A review of heritage during the past council term
By Tristan Davies – Melbourne Heritage Action
With City of Melbourne council elections taking place at the time of writing, it’s time to have a look at the past term of heritage, and what to look for in the next council term.
The past four years have seen significant action on heritage protection in the city, with studies of the Guildford and Hardware Lane areas forwarded and passed, protecting two of our key laneway precincts.
Heritage gradings have also been streamlined and updated, and modern guidelines for sensitive restorations and appropriate tower developments around heritage places have been enforced.
Most significant has been the adoption of the Hoddle Grid Heritage Review, the first comprehensive review of heritage in the CBD in more than three decades, protecting many important places including the best of our mid-century modern office buildings, and also importantly recognising Aboriginal heritage and social heritage values as worthy of protection in their own rights.
These major amendments represent goals Melbourne Heritage Action (MHA) have been lobbying for over the past decade, and hopefully also represent long-term values held by the City of Melbourne.
Although heritage losses were less than in the council terms prior to 2016, partly due to council action and partly changing development pressures, we sadly lost the battle for the Palace Theatre on Bourke St, which is currently under demolition for a hotel that might never make a profit.
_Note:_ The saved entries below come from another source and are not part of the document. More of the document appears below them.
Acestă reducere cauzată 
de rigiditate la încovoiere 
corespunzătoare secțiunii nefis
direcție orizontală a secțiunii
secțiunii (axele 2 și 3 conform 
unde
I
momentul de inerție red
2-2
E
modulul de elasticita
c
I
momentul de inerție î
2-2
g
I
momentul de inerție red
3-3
The past four years also saw the closure, development or demolition of a number of CBD pubs, including the Celtic Club, Elms Family Hotel, Metropolitan Hotel, Greater Western Hotel and, most notably the CBD-fringe Corkman Inn, demolished by “cowboy developers”.
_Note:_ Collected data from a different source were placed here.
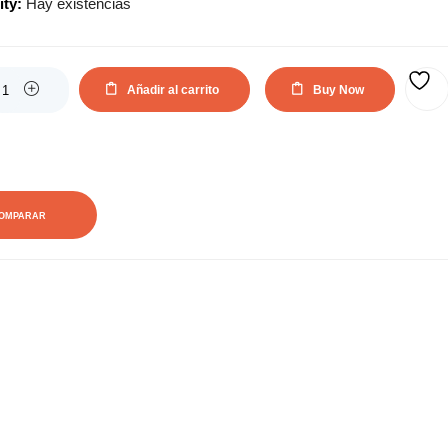
ity:
Hay existencias
Añadir al carrito
Buy Now
AÑADIR A LA LISTA DE DESEOS
OMPARAR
The re-development of the Queen Victoria Market area, originally championed by disgraced Lord Mayor Robert Doyle, who resigned in 2018, also remains controversial and up for much debate in the next council term.
Recent council approval of the redevelopment of the Walk Arcade may also soon see more heritage and street art walls demolished.
Although great strides have been taken by the City of Melbourne in the past four years, there will be a lot of pressure to remove “red-tape” and fast track developments in the post COVID-19 recovery to come, which we hope will be handled with care whatever the new council makeup looks like.
We hope to see the positive momentum continue though, and Melbourne Heritage Action will be there to make sure heritage is put front and centre in the future of our city.